'''

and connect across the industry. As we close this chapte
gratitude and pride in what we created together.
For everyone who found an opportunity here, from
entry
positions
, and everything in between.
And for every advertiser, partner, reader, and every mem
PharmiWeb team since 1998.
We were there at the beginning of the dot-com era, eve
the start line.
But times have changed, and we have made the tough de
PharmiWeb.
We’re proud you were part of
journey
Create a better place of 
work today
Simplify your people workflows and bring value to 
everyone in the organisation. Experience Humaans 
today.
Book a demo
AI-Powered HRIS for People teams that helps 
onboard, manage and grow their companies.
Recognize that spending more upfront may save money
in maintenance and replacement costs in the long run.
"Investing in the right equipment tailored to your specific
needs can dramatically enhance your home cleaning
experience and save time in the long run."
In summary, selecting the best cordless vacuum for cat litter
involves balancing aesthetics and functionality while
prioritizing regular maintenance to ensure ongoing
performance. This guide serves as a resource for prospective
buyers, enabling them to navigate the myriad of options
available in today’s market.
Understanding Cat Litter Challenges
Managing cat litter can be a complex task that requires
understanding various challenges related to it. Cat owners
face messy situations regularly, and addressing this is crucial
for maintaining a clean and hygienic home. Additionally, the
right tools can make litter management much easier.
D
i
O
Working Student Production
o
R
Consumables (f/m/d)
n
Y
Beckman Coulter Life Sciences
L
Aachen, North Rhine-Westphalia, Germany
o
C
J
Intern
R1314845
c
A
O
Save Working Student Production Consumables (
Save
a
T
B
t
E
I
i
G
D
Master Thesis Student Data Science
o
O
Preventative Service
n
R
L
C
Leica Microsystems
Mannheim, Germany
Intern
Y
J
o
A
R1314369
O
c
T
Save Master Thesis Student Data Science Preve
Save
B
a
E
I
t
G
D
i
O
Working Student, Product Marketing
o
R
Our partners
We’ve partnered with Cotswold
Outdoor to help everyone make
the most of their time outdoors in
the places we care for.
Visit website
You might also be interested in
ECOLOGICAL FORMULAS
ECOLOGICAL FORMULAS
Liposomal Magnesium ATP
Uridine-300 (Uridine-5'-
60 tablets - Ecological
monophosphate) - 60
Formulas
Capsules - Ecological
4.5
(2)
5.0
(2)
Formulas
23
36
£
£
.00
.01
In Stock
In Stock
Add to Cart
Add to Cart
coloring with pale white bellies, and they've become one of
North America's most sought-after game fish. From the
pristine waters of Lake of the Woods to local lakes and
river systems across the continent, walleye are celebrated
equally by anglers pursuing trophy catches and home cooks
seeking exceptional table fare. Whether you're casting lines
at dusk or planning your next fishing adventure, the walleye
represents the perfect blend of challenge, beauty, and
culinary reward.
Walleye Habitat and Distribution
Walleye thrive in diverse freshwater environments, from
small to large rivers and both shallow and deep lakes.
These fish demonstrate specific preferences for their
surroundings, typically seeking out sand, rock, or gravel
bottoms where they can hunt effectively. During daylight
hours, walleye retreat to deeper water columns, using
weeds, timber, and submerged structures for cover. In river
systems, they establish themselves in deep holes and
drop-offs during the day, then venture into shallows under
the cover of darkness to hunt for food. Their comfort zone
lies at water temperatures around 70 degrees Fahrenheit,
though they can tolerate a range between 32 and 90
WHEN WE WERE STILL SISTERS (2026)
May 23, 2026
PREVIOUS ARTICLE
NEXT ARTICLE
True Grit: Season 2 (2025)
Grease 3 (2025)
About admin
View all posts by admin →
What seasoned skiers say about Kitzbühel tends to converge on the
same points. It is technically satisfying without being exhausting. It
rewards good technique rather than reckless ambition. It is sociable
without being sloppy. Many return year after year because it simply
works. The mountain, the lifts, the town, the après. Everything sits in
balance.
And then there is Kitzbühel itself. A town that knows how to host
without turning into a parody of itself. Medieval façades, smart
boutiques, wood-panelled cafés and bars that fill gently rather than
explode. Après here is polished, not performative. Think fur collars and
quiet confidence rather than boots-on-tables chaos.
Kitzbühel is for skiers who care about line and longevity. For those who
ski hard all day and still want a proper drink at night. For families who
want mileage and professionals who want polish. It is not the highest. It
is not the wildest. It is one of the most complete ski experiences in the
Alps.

'''

Exercise instructions:
Restate every line of the listing word for word.

Written solution:
and connect across the industry. As we close this chapte
gratitude and pride in what we created together.
For everyone who found an opportunity here, from
entry
positions
, and everything in between.
And for every advertiser, partner, reader, and every mem
PharmiWeb team since 1998.
We were there at the beginning of the dot-com era, eve
the start line.
But times have changed, and we have made the tough de
PharmiWeb.
We’re proud you were part of
journey
Create a better place of 
work today
Simplify your people workflows and bring value to 
everyone in the organisation. Experience Humaans 
today.
Book a demo
AI-Powered HRIS for People teams that helps 
onboard, manage and grow their companies.
Recognize that spending more upfront may save money
in maintenance and replacement costs in the long run.
"Investing in the right equipment tailored to your specific
needs can dramatically enhance your home cleaning
experience and save time in the long run."
In summary, selecting the best cordless vacuum for cat litter
involves balancing aesthetics and functionality while
prioritizing regular maintenance to ensure ongoing
performance. This guide serves as a resource for prospective
buyers, enabling them to navigate the myriad of options
available in today’s market.
Understanding Cat Litter Challenges
Managing cat litter can be a complex task that requires
understanding various challenges related to it. Cat owners
face messy situations regularly, and addressing this is crucial
for maintaining a clean and hygienic home. Additionally, the
right tools can make litter management much easier.
D
i
O
Working Student Production
o
R
Consumables (f/m/d)
n
Y
Beckman Coulter Life Sciences
L
Aachen, North Rhine-Westphalia, Germany
o
C
J
Intern
R1314845
c
A
O
Save Working Student Production Consumables (
Save
a
T
B
t
E
I
i
G
D
Master Thesis Student Data Science
o
O
Preventative Service
n
R
L
C
Leica Microsystems
Mannheim, Germany
Intern
Y
J
o
A
R1314369
O
c
T
Save Master Thesis Student Data Science Preve
Save
B
a
E
I
t
G
D
i
O
Working Student, Product Marketing
o
R
Our partners
We’ve partnered with Cotswold
Outdoor to help everyone make
the most of their time outdoors in
the places we care for.
Visit website
You might also be interested in
ECOLOGICAL FORMULAS
ECOLOGICAL FORMULAS
Liposomal Magnesium ATP
Uridine-300 (Uridine-5'-
60 tablets - Ecological
monophosphate) - 60
Formulas
Capsules - Ecological
4.5
(2)
5.0
(2)
Formulas
23
36
£
£
.00
.01
In Stock
In Stock
Add to Cart
Add to Cart
coloring with pale white bellies, and they've become one of
North America's most sought-after game fish. From the
pristine waters of Lake of the Woods to local lakes and
river systems across the continent, walleye are celebrated
equally by anglers pursuing trophy catches and home cooks
seeking exceptional table fare. Whether you're casting lines
at dusk or planning your next fishing adventure, the walleye
represents the perfect blend of challenge, beauty, and
culinary reward.
Walleye Habitat and Distribution
Walleye thrive in diverse freshwater environments, from
small to large rivers and both shallow and deep lakes.
These fish demonstrate specific preferences for their
surroundings, typically seeking out sand, rock, or gravel
bottoms where they can hunt effectively. During daylight
hours, walleye retreat to deeper water columns, using
weeds, timber, and submerged structures for cover. In river
systems, they establish themselves in deep holes and
drop-offs during the day, then venture into shallows under
the cover of darkness to hunt for food. Their comfort zone
lies at water temperatures around 70 degrees Fahrenheit,
though they can tolerate a range between 32 and 90
WHEN WE WERE STILL SISTERS (2026)
May 23, 2026
PREVIOUS ARTICLE
NEXT ARTICLE
True Grit: Season 2 (2025)
Grease 3 (2025)
About admin
View all posts by admin →
What seasoned skiers say about Kitzbühel tends to converge on the
same points. It is technically satisfying without being exhausting. It
rewards good technique rather than reckless ambition. It is sociable
without being sloppy. Many return year after year because it simply
works. The mountain, the lifts, the town, the après. Everything sits in
balance.
And then there is Kitzbühel itself. A town that knows how to host
without turning into a parody of itself. Medieval façades, smart
boutiques, wood-panelled cafés and bars that fill gently rather than
explode. Après here is polished, not performative. Think fur collars and
quiet confidence rather than boots-on-tables chaos.
Kitzbühel is for skiers who care about line and longevity. For those who
ski hard all day and still want a proper drink at night. For families who
want mileage and professionals who want polish. It is not the highest. It
is not the wildest. It is one of the most complete ski experiences in the
Alps.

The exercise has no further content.